Carleton's journalism program is turning 75

The oldest, largest and best-known journalism school in the country was founded in October 1945 in the wake of the Second World War. The first class was held on Oct. 9, 1945 in a rented space in downtown Ottawa. At any other time, we would have been organizing a major event to mark the program’s 75th birthday. But these are not normal times as we now grapple with the COVID-19 pandemic.

The journalism program’s 75th anniversary committee decided to shift gears from our original plans for a birthday party and reunion this fall. Instead, we held a soft launch via Instagram on Friday, Oct. 9, to kick off a year of events and initiatives marking the 75th anniversary of the program, culminating with what we hope will be a major, in-person event in October of 2021, when we will be able to mark the 75th anniversary of the first graduations from Carleton’s fledgling journalism school.

 

Fangliang Xu snaps photos of Allan Thompson (photo by Jena Lynde-Smith)

Dr. Benoit-Antoine Bacon; Allan Thompson; Brenda O'Neill (photo by Fangliang Xu)

J-School's Jena Lynde-Smith and Dave Elliot at work (photo by Fangliang Xu)

Brenda O'Neill, Dean of the Faculty of Public Affairs (photo by Fangliang Xu)

Dr. Benoit-Antoine Bacon, Carleton University President (photo by Fangliang Xu)

Jena Lynde-Smith and Dr. Benoit-Antoine Bacon prepare (photo by Fangliang Xu)

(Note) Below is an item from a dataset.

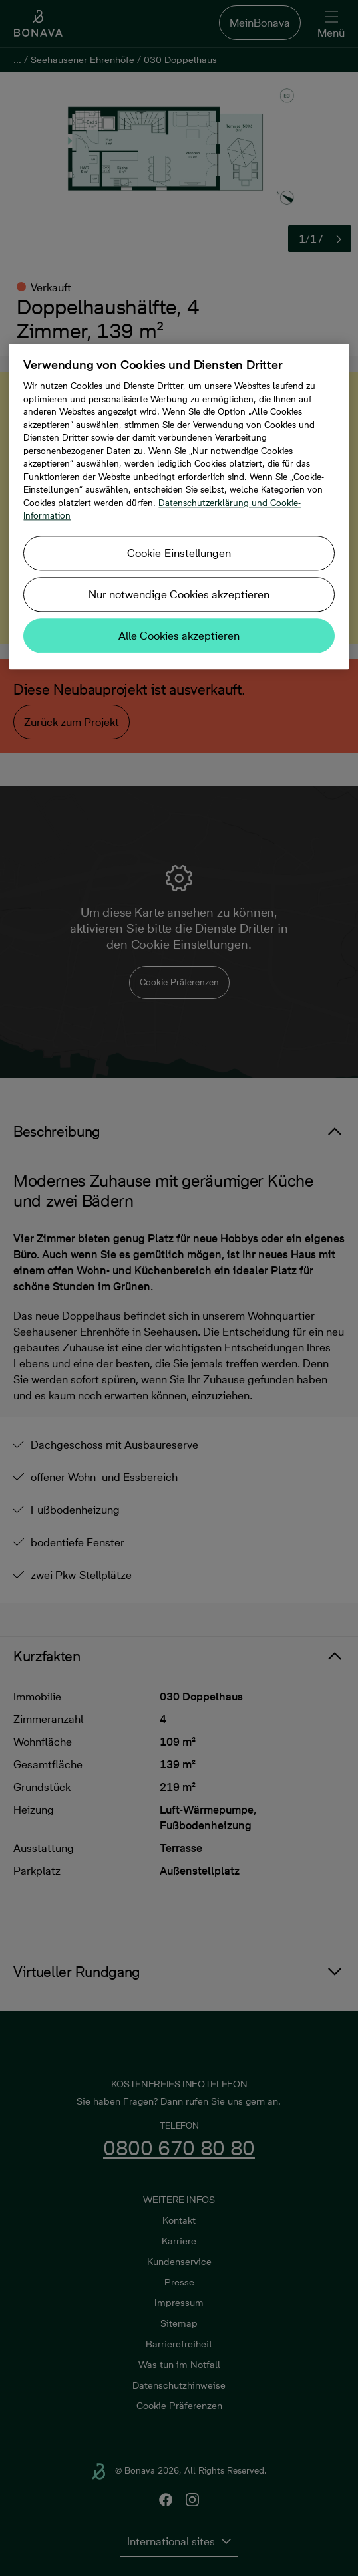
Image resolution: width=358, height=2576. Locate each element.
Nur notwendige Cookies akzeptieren (179, 594)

We would like to involve you in our planning for this year of events, under the theme Carleton Journalism @ 75 – the Future of Journalism is Here. There will be three major components to our 75th commemorations

We will launch and seek support for The Future of Journalism Initiative, a collaborative research hub where journalists, academics and students work together and independently on innovative research projects that further the collective knowledge and understanding of journalism practice

On Oct. 22-23, 2020, we will host Journalism in the Time of Crisis, a major international conference to be held entirely online. This event will forge an international network around the question of journalism and the pandemic, bring together key experts with students and young scholars and produce a digital platform and major publication.

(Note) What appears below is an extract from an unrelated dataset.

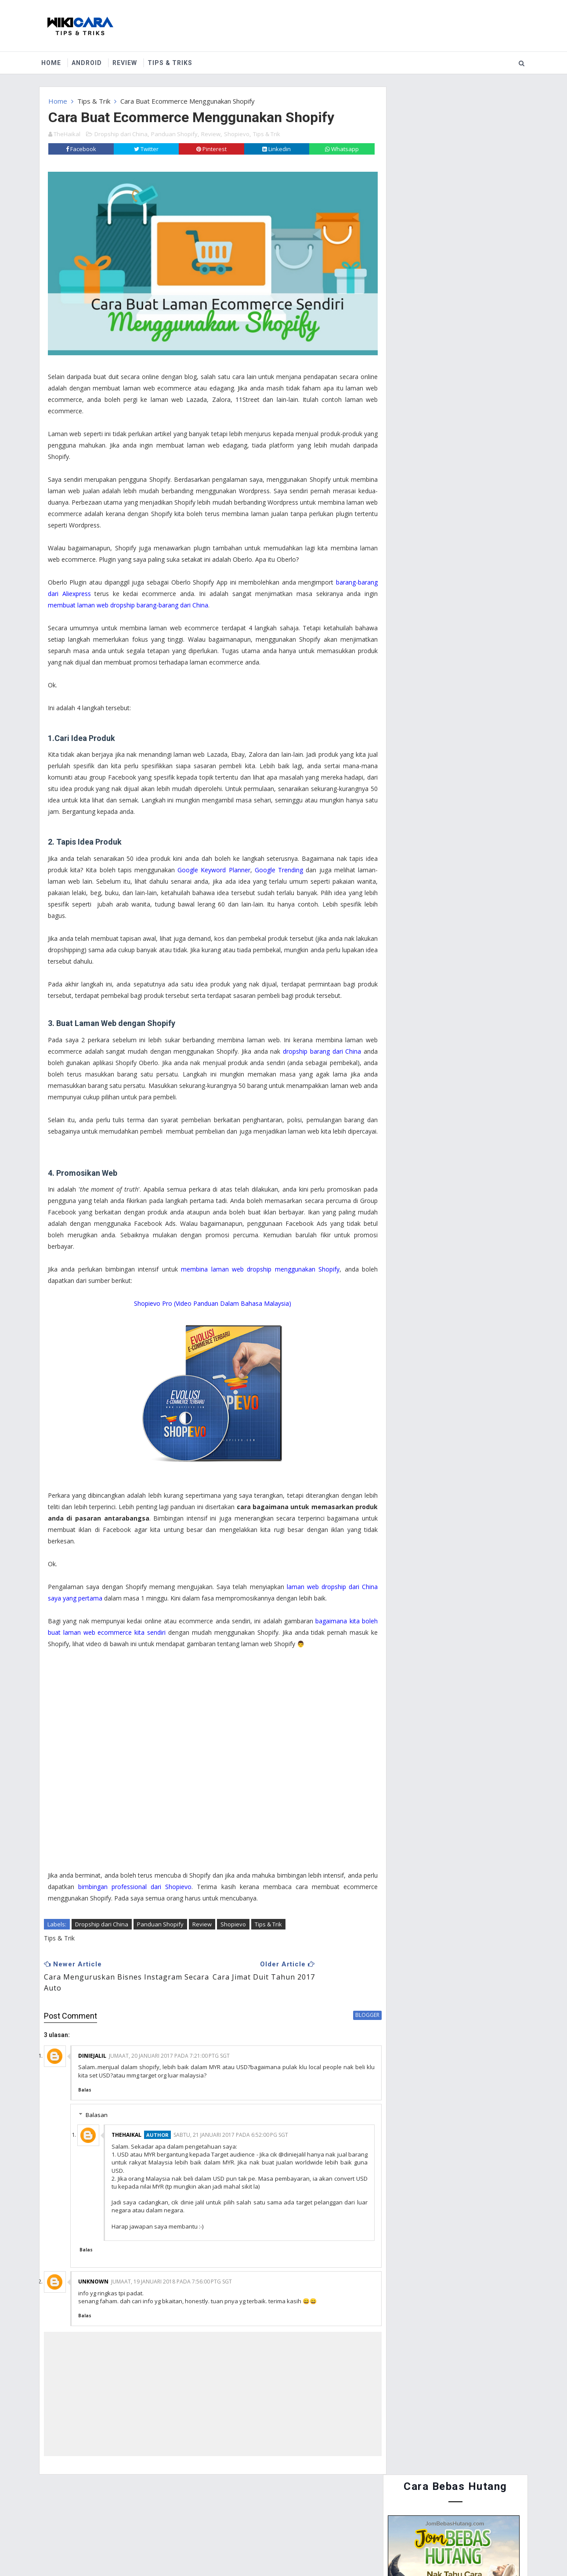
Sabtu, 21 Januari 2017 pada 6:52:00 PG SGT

We will mount a series of events recognizing Carleton’s role in journalism education and the future challenges for our program and our industry. The annual events that have already become a regular highlight of our year – the Kesterton and Stursberg Lectures for example – will now be linked to the 75th commemorations.

Four members of the inaugural class of seven (1945)

Dr. Henry Marshall Tory, founding President of Carleton College (1942)

Masonic Temple, Metcalfe Street: site of Carleton Journalism’s first classroom

Carleton’s first degree-granting convocation: Oct. 23, 1946

Douglas Leechman, Carleton Journalism's first teacher

Calling all alumni: share your j-school memories! →

Our History

 

The first journalism class 75 years ago was presided over by a man named Henry Marshall Tory, the founder and first president of Carleton itself and the driving force behind the establishment of its journalism school.

There were only five students in that first class – three women from western Canada and two men fresh out of the army after the Second World War. One of those students, Jim Coulter, kept a journal about his experience, providing us with some details about how those first classes unfolded.

On that day 75 years ago, Dr. Tory introduced two instructors — one veteran journalist from the Ottawa Citizen, one from its rival newspaper, the Ottawa Journal. Those three young women in the class had already earned their Bachelor of Arts degrees elsewhere in Canada, and would need just one year of intensive reporting instruction at Carleton to earn their Bachelor of Journalism degrees — the first ever awarded in Canada.

The first several classes were held at the old Masonic Hall on Metcalfe Street, a building that no longer exists. But after just a few weeks, the class had moved to the Sunday School rooms of Knox Presbyterian Church at the corner of Elgin and Lisgar in downtown Ottawa. Indeed, the Coulter journal vividly describes that first class held here in the church basement:

“Dr. Tory was on the job early arranging the chairs and tables and generally floating around in the manner of a concerned hen with unruly chickens…”

Those first classes were not only the beginning of a flagship program for Carleton University, but also the birth of an important training ground for top journalists and other accomplished graduates who were destined to shape Canada’s future — primarily through their work in the newsrooms of the nation, but also in a wide range of fields beyond journalism: politics, law, education, the arts and social justice to name only a few.

Journalism at 75

This 75th anniversary finds us at an important crossroads. The media industry that was already in crisis is now grappling with the impact of the COVID-19 pandemic. This year has brought another kind of reckoning as well, as we finally, finally begin to take steps to confront the systemic racism in Canada’s journalism industry and in the journalism program here at Carleton.

So, while we are celebrating and recognizing our 75 years, we are also looking to the future. We hope you will join us.